■ How to complete this task
Each entry should be transcribed exactly as written, and any picture left out.

■ Provided data
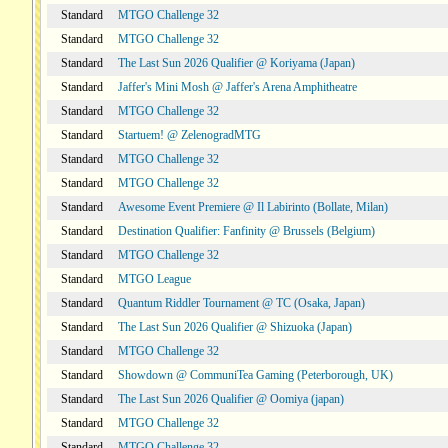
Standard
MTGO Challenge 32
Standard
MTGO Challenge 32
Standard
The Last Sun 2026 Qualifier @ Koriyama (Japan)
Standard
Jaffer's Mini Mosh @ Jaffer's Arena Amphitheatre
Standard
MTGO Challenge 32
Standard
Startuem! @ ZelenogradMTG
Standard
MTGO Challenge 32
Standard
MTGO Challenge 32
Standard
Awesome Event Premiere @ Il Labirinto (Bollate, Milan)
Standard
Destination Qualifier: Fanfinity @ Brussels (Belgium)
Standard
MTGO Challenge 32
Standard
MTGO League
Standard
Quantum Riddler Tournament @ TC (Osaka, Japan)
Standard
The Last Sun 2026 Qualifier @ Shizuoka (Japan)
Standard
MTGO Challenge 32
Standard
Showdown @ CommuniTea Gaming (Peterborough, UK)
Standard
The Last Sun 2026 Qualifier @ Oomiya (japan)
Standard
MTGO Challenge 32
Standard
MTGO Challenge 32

■ Solution to this exercise
Standard
MTGO Challenge 32
Standard
MTGO Challenge 32
Standard
The Last Sun 2026 Qualifier @ Koriyama (Japan)
Standard
Jaffer's Mini Mosh @ Jaffer's Arena Amphitheatre
Standard
MTGO Challenge 32
Standard
Startuem! @ ZelenogradMTG
Standard
MTGO Challenge 32
Standard
MTGO Challenge 32
Standard
Awesome Event Premiere @ Il Labirinto (Bollate, Milan)
Standard
Destination Qualifier: Fanfinity @ Brussels (Belgium)
Standard
MTGO Challenge 32
Standard
MTGO League
Standard
Quantum Riddler Tournament @ TC (Osaka, Japan)
Standard
The Last Sun 2026 Qualifier @ Shizuoka (Japan)
Standard
MTGO Challenge 32
Standard
Showdown @ CommuniTea Gaming (Peterborough, UK)
Standard
The Last Sun 2026 Qualifier @ Oomiya (japan)
Standard
MTGO Challenge 32
Standard
MTGO Challenge 32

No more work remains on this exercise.